● **Brief**: After locating the line that contains "ber 2023 WDC schema.org extraction." in the data below, set down exactly that line and each one after it through the line that contains "ng methods along three dimensions.", and nothing more.

[Dataset entries]
****************************************

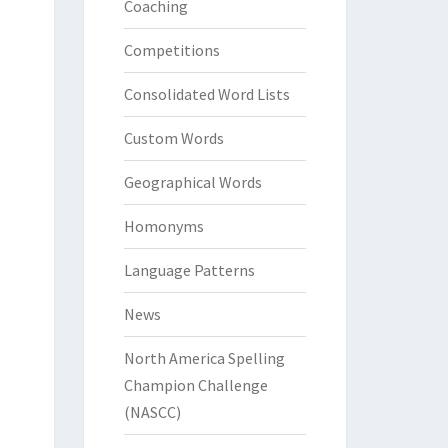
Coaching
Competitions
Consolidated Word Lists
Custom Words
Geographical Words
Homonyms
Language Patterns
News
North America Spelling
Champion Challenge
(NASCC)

****************************************

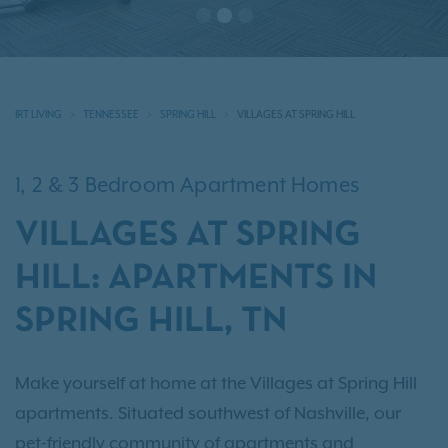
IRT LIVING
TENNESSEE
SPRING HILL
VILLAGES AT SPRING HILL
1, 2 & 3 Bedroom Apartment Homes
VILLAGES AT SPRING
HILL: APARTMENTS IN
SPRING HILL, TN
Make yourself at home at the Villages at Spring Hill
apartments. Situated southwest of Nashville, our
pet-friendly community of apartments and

****************************************

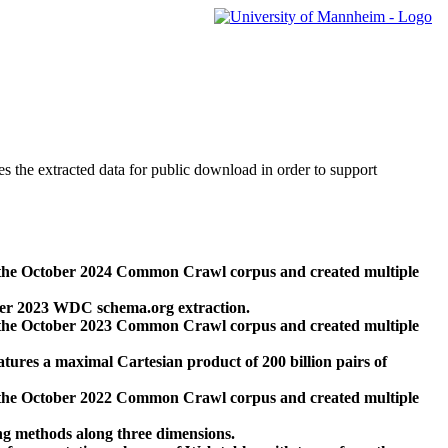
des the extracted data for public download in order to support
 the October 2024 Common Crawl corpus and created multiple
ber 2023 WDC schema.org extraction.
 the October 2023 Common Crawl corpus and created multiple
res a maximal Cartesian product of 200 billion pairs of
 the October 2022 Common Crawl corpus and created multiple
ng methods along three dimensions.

****************************************

● **Answer space**:
ber 2023 WDC schema.org extraction.
 the October 2023 Common Crawl corpus and created multiple
res a maximal Cartesian product of 200 billion pairs of
 the October 2022 Common Crawl corpus and created multiple
ng methods along three dimensions.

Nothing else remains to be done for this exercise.